The document said: ‘Legislation should be broadly permissive, mandating only that the members of the NHS ICS Board must include a chair and CEO and as a minimum also draw representation from (i) NHS trusts and foundation trusts, (ii) general practice, and (iii) a local authority.’
This recommendation is reflected in the white paper itself, which also states that ICSs will ‘need to ensure they have appropriate clinical advice when making decisions’.
Ms Pritchard said that NHSE&I is ‘really clear about’ the importance of clinical leadership through the whole of the NHS, and this is as ‘true for PCNs or individual organisations as it will be for ICSs’.
‘But I think we’re just keen to steer away from trying to be overly prescriptive about exactly what that’s going to look like at local level,’ she added.
Impact on patient care
When asked what tangible outcomes the reforms will achieve for patients, Sir Stevens said there must be ‘humility about the role that legislation itself plays in improvement across the health service’.
He said that the bill would make it easier for frontline GPs, among other NHS services, to join services ‘in a way that makes sense locally’, but added that ‘actually implementing the NHS Long Term Plan in the round is what’s going to be required in order to get that kind of join up [of] services’.

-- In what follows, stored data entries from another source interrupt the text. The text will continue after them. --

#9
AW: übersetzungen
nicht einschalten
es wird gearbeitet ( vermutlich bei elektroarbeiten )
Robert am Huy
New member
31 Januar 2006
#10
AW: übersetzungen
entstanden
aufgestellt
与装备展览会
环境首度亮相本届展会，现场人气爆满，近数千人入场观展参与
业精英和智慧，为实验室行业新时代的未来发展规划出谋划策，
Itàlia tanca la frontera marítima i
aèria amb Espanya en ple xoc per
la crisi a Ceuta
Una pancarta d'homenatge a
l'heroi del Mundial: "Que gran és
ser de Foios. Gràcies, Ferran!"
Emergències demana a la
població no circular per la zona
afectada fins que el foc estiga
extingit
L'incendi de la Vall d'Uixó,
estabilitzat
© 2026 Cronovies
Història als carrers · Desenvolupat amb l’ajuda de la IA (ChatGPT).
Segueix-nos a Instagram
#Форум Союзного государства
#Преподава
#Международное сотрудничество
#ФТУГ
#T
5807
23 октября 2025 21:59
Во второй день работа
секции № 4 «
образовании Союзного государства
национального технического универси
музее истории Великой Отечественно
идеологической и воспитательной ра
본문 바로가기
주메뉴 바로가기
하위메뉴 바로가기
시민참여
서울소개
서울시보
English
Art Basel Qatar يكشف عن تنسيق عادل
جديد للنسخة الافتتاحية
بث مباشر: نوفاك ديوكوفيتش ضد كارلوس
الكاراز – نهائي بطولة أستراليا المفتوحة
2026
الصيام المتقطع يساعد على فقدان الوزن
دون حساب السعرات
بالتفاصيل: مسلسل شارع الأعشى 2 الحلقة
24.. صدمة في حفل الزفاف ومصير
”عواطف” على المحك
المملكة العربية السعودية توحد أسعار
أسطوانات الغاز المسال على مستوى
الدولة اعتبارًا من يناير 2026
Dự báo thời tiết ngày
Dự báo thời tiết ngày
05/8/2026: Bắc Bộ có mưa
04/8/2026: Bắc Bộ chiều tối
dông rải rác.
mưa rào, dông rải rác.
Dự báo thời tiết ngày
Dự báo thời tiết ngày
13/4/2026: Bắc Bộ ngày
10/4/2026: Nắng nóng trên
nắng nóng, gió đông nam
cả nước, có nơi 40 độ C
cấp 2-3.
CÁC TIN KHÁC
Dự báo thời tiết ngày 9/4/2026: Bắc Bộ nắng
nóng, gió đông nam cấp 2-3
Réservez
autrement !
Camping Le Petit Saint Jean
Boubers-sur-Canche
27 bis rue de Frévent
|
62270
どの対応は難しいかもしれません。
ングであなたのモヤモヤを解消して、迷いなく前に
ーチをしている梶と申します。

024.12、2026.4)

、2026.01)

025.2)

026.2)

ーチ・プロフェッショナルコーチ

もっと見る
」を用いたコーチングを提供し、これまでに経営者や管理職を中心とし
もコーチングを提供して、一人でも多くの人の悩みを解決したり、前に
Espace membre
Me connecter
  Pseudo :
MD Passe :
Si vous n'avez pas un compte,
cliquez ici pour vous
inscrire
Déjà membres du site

The NHS chief said that legislation was key to enabling this and he hoped the changes would ‘overcome the funding silos that the current law creates in a local area’, adding that the NHS has got ‘about as far as we can’ with ‘workarounds to the 2012 Act’.
‘What I mean by that is that the local commissioning groups, the clinical commissioning groups, they have responsibility for planning and funding most community health services and local hospital services,’ he said.
‘But when it comes to, legally at least, GP services, which are really hyperlocal, and then at the other end of the range are specialist services, they are not overseen locally. Statutorily, they are overseen nationally by NHS England.’
He added that the bill will also ‘bring together a wider group of stakeholders to help make those planning judgments: not just groups of GPs on CCG governing bodies, but also other providers, patients groups, local authorities’.